Could you add the default version to the schema and ideally the example values?

autoantwort · 2024-05-04T15:36:54Z

Currently the description of the platform attribute is duplicated and as a result the longer description is ignored.

The format of the website should be "format": "uri"

version_schema should use enum.

Nitpick, but can you arrange the properties in a meaningful order?

Can you commit the schema?

bretbrownjr

No objections. I'm OK with merging this.

It would be handy to publish the schema somewhere... either in the docs somehow or maybe as a GitHub release.

The machinery of generating that schema is probably less interesting than the output itself.

Eventually, it would be nice to see how the schema differs between the base and head commits of a PR to confirm that we're matching roughly semver expectations with respect to the CPS version number, but let's not let perfect be the enemy of the good, etc.

mwoehlke · 2024-05-09T20:26:49Z

Could you add the default version to the schema and ideally the example values?

@autoantwort, thanks for the feedback! (Also, sorry about the delay in replying.) I'm not following you here, though; are you talking about cps_version?
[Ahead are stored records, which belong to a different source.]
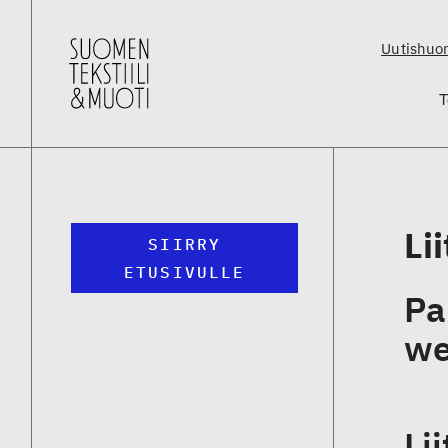
Uutishuo
T
Li
SIIRRY
ETUSIVULLE
Pa
we
Li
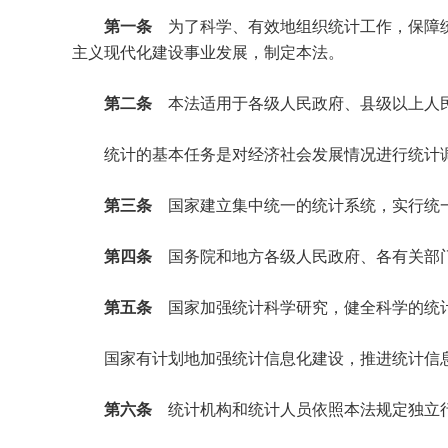
第一条
为了科学、有效地组织统计工作，保障
主义现代化建设事业发展，制定本法。
第二条
本法适用于各级人民政府、县级以上人
统计的基本任务是对经济社会发展情况进行统计调
第三条
国家建立集中统一的统计系统，实行统
第四条
国务院和地方各级人民政府、各有关部
第五条
国家加强统计科学研究，健全科学的统
国家有计划地加强统计信息化建设，推进统计信息
第六条
统计机构和统计人员依照本法规定独立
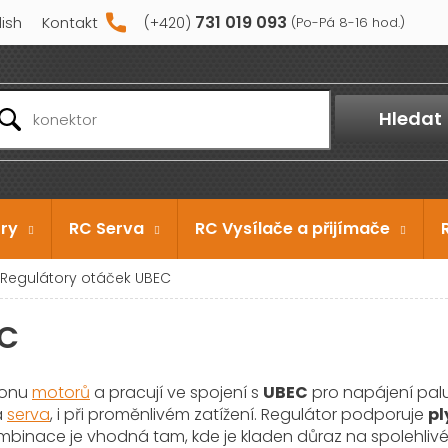
731 019 093
lish
Kontakt
Hledat
ry
RC Serva
RC Vysílače a přijímače
Regulátory otáček UBEC
EC
ýkonu
motorů
a pracují ve spojení s
UBEC
pro napájení palub
a
serva
, i při proměnlivém zatížení. Regulátor podporuje
pl
nace je vhodná tam, kde je kladen důraz na spolehlivé nap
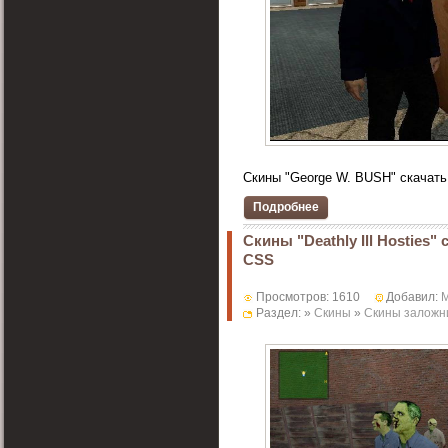
Скины "George W. BUSH" скачать
Подробнее
Скины "Deathly Ill Hosties"
CSS
Просмотров: 1610
Добавил:
M
Раздел: »
Скины
»
Скины заложн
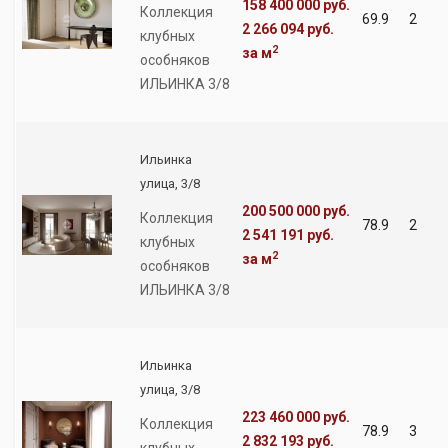
158 400 000 руб.
Коллекция
69.9
2
2 266 094 руб.
клубных
2
за м
особняков
ИЛЬИНКА 3/8
Ильинка
улица, 3/8
200 500 000 руб.
Коллекция
78.9
2
2 541 191 руб.
клубных
2
за м
особняков
ИЛЬИНКА 3/8
Ильинка
улица, 3/8
223 460 000 руб.
Коллекция
78.9
3
2 832 193 руб.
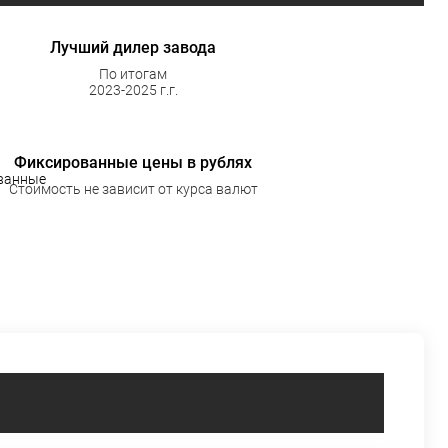
Лучший дилер завода
По итогам
2023-2025 г.г.
Фиксированные цены в рублях
Стоимость не зависит от курса валют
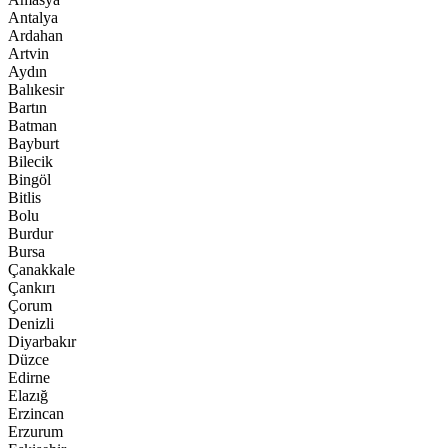
Antalya
Ardahan
Artvin
Aydın
Balıkesir
Bartın
Batman
Bayburt
Bilecik
Bingöl
Bitlis
Bolu
Burdur
Bursa
Çanakkale
Çankırı
Çorum
Denizli
Diyarbakır
Düzce
Edirne
Elazığ
Erzincan
Erzurum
I assume by "default value" you mean I should copy in the version from conf.py? I'm not very familiar with JSON schema, so it would help if you could express this as what you want to see changed in the resulting schema.
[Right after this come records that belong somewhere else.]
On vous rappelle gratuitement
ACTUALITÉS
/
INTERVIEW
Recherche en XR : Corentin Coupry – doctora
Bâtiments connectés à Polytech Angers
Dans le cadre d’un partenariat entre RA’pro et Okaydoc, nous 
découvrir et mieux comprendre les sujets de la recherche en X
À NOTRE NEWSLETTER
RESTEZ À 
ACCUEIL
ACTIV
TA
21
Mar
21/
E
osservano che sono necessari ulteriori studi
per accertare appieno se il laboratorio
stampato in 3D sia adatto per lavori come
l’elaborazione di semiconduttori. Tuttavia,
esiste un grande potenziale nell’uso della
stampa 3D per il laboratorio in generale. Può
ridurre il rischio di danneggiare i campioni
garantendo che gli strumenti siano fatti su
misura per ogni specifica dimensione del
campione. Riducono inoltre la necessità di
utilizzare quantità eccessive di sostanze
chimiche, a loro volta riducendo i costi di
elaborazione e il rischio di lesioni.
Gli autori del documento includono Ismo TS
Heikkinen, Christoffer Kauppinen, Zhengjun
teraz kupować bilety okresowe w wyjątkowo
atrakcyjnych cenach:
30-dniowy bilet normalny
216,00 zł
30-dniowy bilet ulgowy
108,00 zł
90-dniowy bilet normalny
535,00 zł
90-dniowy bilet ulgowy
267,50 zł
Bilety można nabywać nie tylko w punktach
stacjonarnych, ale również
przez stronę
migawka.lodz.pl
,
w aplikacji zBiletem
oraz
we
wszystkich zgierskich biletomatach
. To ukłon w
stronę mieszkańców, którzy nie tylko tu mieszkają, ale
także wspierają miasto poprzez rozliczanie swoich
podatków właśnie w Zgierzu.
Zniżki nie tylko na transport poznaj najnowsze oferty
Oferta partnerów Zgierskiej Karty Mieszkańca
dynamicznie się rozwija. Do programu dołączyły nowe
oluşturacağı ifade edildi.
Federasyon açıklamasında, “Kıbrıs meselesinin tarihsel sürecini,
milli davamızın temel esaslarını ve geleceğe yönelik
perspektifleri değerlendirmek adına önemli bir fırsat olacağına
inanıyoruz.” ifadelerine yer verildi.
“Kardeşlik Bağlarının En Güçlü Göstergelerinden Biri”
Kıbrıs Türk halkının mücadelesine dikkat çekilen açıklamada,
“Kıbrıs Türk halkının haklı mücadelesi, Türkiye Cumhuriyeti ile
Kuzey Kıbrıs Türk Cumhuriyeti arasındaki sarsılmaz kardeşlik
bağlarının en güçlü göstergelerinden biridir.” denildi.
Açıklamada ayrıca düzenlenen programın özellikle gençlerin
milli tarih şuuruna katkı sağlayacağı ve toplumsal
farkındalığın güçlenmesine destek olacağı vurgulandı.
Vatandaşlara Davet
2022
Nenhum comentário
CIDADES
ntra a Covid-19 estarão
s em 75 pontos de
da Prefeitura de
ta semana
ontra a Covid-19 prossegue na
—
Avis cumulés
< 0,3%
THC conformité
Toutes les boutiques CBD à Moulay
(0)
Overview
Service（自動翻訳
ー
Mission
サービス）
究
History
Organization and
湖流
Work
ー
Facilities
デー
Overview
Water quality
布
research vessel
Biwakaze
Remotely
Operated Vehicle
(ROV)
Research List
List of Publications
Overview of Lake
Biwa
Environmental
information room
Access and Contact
That said, I may punt on this (and other changes) in the interest of making progress. It will be beneficial to have something even if it's not perfect, but we can and should continue to make refinements.

Can you arrange the properties in a meaningful order?
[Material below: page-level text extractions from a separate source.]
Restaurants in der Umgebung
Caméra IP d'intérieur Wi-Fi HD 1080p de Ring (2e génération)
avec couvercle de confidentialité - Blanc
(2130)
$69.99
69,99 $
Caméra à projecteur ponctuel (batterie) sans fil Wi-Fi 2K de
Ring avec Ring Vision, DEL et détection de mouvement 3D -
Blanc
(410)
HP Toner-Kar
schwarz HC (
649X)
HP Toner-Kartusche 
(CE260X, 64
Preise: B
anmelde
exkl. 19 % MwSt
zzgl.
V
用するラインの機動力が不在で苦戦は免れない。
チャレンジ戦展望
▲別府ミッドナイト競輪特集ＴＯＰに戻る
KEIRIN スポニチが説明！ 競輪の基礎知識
What is "meaningful"? Right now they are in the order "core", "supplemental", with each of those in lexicographical order. It should be straight-forward to remove the core/supplemental split and have purely lexicographical order, but anything else is difficult to specify and maintain.

Anyway, the intent is that the schema is not the canonical source of truth, but a useful tool mostly targeting automated uses.

The format of the website should be "format": "uri"

Do you mean this?

--- a/cps.schema.json
+++ b/cps.schema.json
@@ -488,6 +488,7 @@
             },
             "website@0": {
                 "description": "Specifies the URI at which the package's website may be found.",
+                "format": "uri",
                 "$ref": "#/definitions/types/string"
             }
         }

(Note: I ran the generated schema through python -m json.tool to get the above. I'm on the fence whether the canonical version should be pretty-printed. It's a trivial code change, but also makes the file much larger for debatable benefit. It's easy enough to run the generated version through a pretty-printer.)

Can you commit the schema?

I'd rather not; checking in generated files is generally undesirable, and I don't see how it's especially helpful when, once this lands, the schema will be available via the published pages. I'd really prefer to avoid the added workflow pain of trying to keep a generated-but-checked-in file up to date.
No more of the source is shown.